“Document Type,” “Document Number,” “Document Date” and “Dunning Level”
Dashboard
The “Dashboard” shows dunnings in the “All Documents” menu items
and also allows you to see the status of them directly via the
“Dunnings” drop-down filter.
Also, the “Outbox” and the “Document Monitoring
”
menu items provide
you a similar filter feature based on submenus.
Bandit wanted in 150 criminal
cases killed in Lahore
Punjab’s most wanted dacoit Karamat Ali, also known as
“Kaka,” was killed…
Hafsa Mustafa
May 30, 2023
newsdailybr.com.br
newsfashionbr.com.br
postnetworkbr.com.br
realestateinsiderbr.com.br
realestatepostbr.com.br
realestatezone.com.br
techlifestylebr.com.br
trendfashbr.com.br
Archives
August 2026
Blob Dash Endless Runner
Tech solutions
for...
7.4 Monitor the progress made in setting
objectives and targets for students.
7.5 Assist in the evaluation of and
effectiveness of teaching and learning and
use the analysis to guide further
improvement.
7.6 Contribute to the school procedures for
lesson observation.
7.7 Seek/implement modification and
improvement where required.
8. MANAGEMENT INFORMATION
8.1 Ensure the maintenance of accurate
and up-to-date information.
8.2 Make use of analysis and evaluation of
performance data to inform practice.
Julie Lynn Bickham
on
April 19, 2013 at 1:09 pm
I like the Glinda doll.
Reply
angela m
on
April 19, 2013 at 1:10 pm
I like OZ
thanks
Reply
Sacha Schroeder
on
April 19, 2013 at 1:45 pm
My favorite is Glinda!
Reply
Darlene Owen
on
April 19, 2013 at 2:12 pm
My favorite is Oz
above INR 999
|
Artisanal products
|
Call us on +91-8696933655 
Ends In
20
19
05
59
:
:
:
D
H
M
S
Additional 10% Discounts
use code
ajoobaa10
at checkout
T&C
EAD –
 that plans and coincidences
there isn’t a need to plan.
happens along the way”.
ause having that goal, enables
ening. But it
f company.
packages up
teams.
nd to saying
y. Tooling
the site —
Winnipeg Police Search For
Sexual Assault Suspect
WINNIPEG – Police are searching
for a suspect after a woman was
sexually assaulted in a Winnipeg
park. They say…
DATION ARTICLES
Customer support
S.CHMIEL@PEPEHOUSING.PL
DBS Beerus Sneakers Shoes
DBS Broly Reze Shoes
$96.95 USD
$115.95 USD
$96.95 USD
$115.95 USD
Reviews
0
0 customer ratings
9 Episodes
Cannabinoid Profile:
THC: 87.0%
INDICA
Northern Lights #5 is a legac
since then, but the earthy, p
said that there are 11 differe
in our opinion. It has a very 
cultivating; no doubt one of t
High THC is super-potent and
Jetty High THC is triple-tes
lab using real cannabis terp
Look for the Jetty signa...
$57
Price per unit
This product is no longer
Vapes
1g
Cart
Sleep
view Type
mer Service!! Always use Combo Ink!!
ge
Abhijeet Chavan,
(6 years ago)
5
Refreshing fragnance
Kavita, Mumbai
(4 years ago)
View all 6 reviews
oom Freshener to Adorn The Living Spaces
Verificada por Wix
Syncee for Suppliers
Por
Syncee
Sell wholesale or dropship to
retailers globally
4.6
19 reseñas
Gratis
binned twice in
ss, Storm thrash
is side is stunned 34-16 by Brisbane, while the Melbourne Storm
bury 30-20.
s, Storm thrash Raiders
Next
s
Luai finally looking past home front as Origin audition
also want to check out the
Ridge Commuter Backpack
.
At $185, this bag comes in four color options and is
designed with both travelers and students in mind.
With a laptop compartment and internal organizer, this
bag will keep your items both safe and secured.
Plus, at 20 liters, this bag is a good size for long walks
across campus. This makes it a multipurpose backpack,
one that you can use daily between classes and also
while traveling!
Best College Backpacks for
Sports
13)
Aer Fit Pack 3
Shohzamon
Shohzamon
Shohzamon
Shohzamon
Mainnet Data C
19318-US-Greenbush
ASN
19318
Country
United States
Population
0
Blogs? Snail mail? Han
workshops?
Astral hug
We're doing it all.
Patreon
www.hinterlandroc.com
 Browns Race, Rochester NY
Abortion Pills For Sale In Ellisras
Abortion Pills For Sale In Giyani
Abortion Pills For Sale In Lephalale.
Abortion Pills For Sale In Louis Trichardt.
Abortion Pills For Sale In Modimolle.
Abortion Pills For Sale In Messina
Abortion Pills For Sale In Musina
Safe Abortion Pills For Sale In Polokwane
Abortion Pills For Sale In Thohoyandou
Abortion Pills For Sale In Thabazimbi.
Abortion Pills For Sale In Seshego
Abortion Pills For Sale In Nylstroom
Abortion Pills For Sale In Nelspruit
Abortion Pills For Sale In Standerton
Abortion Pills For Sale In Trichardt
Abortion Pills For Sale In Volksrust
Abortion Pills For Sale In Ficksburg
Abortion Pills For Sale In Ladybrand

────────────────────

Work order: Nothing but an exact transcription of the records is expected.

Your response:
“Document Type,” “Document Number,” “Document Date” and “Dunning Level”
Dashboard
The “Dashboard” shows dunnings in the “All Documents” menu items
and also allows you to see the status of them directly via the
“Dunnings” drop-down filter.
Also, the “Outbox” and the “Document Monitoring
”
menu items provide
you a similar filter feature based on submenus.
Bandit wanted in 150 criminal
cases killed in Lahore
Punjab’s most wanted dacoit Karamat Ali, also known as
“Kaka,” was killed…
Hafsa Mustafa
May 30, 2023
newsdailybr.com.br
newsfashionbr.com.br
postnetworkbr.com.br
realestateinsiderbr.com.br
realestatepostbr.com.br
realestatezone.com.br
techlifestylebr.com.br
trendfashbr.com.br
Archives
August 2026
Blob Dash Endless Runner
Tech solutions
for...
7.4 Monitor the progress made in setting
objectives and targets for students.
7.5 Assist in the evaluation of and
effectiveness of teaching and learning and
use the analysis to guide further
improvement.
7.6 Contribute to the school procedures for
lesson observation.
7.7 Seek/implement modification and
improvement where required.
8. MANAGEMENT INFORMATION
8.1 Ensure the maintenance of accurate
and up-to-date information.
8.2 Make use of analysis and evaluation of
performance data to inform practice.
Julie Lynn Bickham
on
April 19, 2013 at 1:09 pm
I like the Glinda doll.
Reply
angela m
on
April 19, 2013 at 1:10 pm
I like OZ
thanks
Reply
Sacha Schroeder
on
April 19, 2013 at 1:45 pm
My favorite is Glinda!
Reply
Darlene Owen
on
April 19, 2013 at 2:12 pm
My favorite is Oz
above INR 999
|
Artisanal products
|
Call us on +91-8696933655 
Ends In
20
19
05
59
:
:
:
D
H
M
S
Additional 10% Discounts
use code
ajoobaa10
at checkout
T&C
EAD –
 that plans and coincidences
there isn’t a need to plan.
happens along the way”.
ause having that goal, enables
ening. But it
f company.
packages up
teams.
nd to saying
y. Tooling
the site —
Winnipeg Police Search For
Sexual Assault Suspect
WINNIPEG – Police are searching
for a suspect after a woman was
sexually assaulted in a Winnipeg
park. They say…
DATION ARTICLES
Customer support
S.CHMIEL@PEPEHOUSING.PL
DBS Beerus Sneakers Shoes
DBS Broly Reze Shoes
$96.95 USD
$115.95 USD
$96.95 USD
$115.95 USD
Reviews
0
0 customer ratings
9 Episodes
Cannabinoid Profile:
THC: 87.0%
INDICA
Northern Lights #5 is a legac
since then, but the earthy, p
said that there are 11 differe
in our opinion. It has a very 
cultivating; no doubt one of t
High THC is super-potent and
Jetty High THC is triple-tes
lab using real cannabis terp
Look for the Jetty signa...
$57
Price per unit
This product is no longer
Vapes
1g
Cart
Sleep
view Type
mer Service!! Always use Combo Ink!!
ge
Abhijeet Chavan,
(6 years ago)
5
Refreshing fragnance
Kavita, Mumbai
(4 years ago)
View all 6 reviews
oom Freshener to Adorn The Living Spaces
Verificada por Wix
Syncee for Suppliers
Por
Syncee
Sell wholesale or dropship to
retailers globally
4.6
19 reseñas
Gratis
binned twice in
ss, Storm thrash
is side is stunned 34-16 by Brisbane, while the Melbourne Storm
bury 30-20.
s, Storm thrash Raiders
Next
s
Luai finally looking past home front as Origin audition
also want to check out the
Ridge Commuter Backpack
.
At $185, this bag comes in four color options and is
designed with both travelers and students in mind.
With a laptop compartment and internal organizer, this
bag will keep your items both safe and secured.
Plus, at 20 liters, this bag is a good size for long walks
across campus. This makes it a multipurpose backpack,
one that you can use daily between classes and also
while traveling!
Best College Backpacks for
Sports
13)
Aer Fit Pack 3
Shohzamon
Shohzamon
Shohzamon
Shohzamon
Mainnet Data C
19318-US-Greenbush
ASN
19318
Country
United States
Population
0
Blogs? Snail mail? Han
workshops?
Astral hug
We're doing it all.
Patreon
www.hinterlandroc.com
 Browns Race, Rochester NY
Abortion Pills For Sale In Ellisras
Abortion Pills For Sale In Giyani
Abortion Pills For Sale In Lephalale.
Abortion Pills For Sale In Louis Trichardt.
Abortion Pills For Sale In Modimolle.
Abortion Pills For Sale In Messina
Abortion Pills For Sale In Musina
Safe Abortion Pills For Sale In Polokwane
Abortion Pills For Sale In Thohoyandou
Abortion Pills For Sale In Thabazimbi.
Abortion Pills For Sale In Seshego
Abortion Pills For Sale In Nylstroom
Abortion Pills For Sale In Nelspruit
Abortion Pills For Sale In Standerton
Abortion Pills For Sale In Trichardt
Abortion Pills For Sale In Volksrust
Abortion Pills For Sale In Ficksburg
Abortion Pills For Sale In Ladybrand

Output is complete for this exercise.